The day we brought our newborn daughter home, the neighbor’s dog came over to have a look. Those photos show a furry black snout hovering over a pink bundle. The first time our son came home from college, he was met at the door by three dogs. The photo shows him on the floor, enveloped in dog.
And there’s another favorite memory. The first time I visited the farmer in Argentina, we walked across his wide, golden acres with a few of his dogs following behind. Lucy, the Shetland sheepdog, ran ahead.
She was pulled along by her nose, dashing between holes in the ground, sniffing out whatever critters were hiding there. She never caught anything. For her, the joy was in the hunt.
Lucy, our beautiful sheltie, went for her final ride yesterday. In the end, she’d grown senile and mostly blind. Her decline had been slow, with occasional spurts of youthful energy. Like a line graph of the stock market, her energy would slide downhill for weeks, only to spike without warning. Last summer, I wrote a column about the day she ran from me, sending me chasing after her across the gravel driveway in my nightie and bare feet. Just the day before, I had to carry her into the yard.
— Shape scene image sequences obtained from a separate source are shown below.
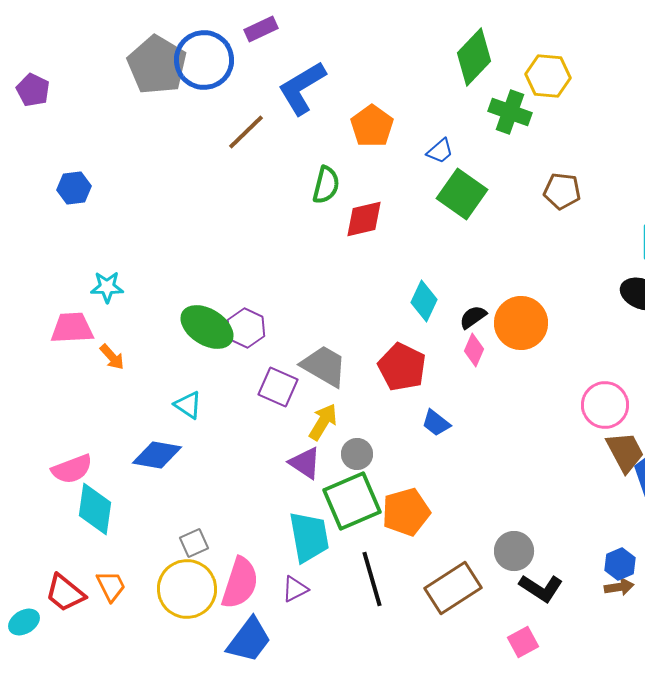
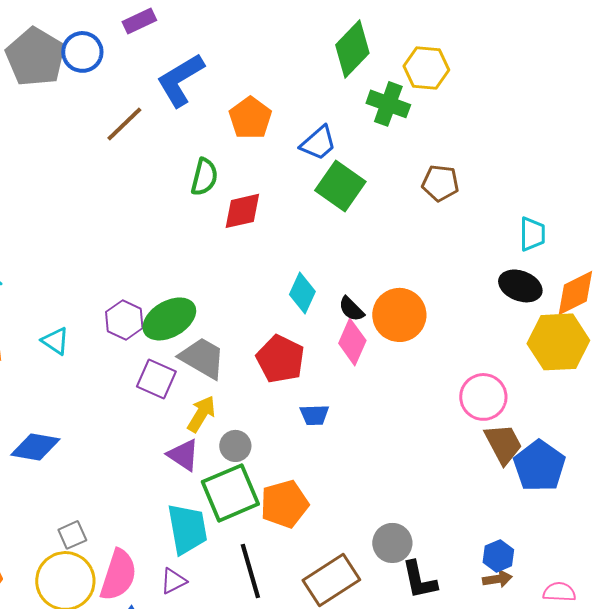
blue circle: (204, 60) -> (82, 52), size x0.7
blue trapezoid: (440, 151) -> (318, 143), size x1.4
black semicircle: (473, 317) -> (351, 309), turned -100
green ellipse: (207, 327) -> (169, 319), moved, turned -62
pink diamond: (474, 350) -> (352, 342), size x1.4
cyan triangle: (188, 405) -> (55, 341), moved
blue trapezoid: (436, 423) -> (314, 415), turned -40
black L-shape: (541, 588) -> (419, 580), turned 45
Over the past several months, the farmer had been tracking her decline, questioning whether Lucy was in pain, or was devoid of any pleasures.
“She still likes a treat,” the farmer said. “And she still likes being petted.”
And she loved when he would sing to her. I’ve heard the song a million times.
Lucy dog is a loopy dog
She’s a funny little loopy dog.
Her ears would perk up every time. She still enjoyed us.
But recently, we noticed there was no rebound in her decline. A few days ago, her hind legs splayed and she could no longer stand or walk. It was time.
It’s true that farmers often have a practical approach to the life cycles of animals. But the calm that the farmer exhibited yesterday wasn’t about a chilly detachment; he had been preparing for Lucy’s death for a long time.
Maybe the preparing starts that first day, when we know we will probably outlive our dogs. She was a puppy with the farmer in Virginia, and then traveled with him to Argentina, where they lived for another seven years. I never knew Lucy the puppy, but I knew her for many of her best years, when she was active and strong. Lucy was the haughty, regal older sister to the two younger dogs in the family. When they annoyed her, she’d snap – like any older sister would do.
People always commented on how beautiful she was, with her silky black hair and white markings. We could tell she enjoyed going to the groomer, because she would strut around to show off her new neckerchief. She never lost her good looks.
Among all my memories, there’s another favorite. When the farmer moved back to the states in 2011, I picked him up at the airport. There they were, he and Lucy, waiting at the curb, all smiles and wagging tails.
Our younger sheltie, Smoothie, is the lone dog in the family now. He seems a bit lost without Lucy. And her death is probably harder for the farmer than he’s letting on.
She was with him all those years on the farm. He has happy memories, and Lucy will be running through all of them.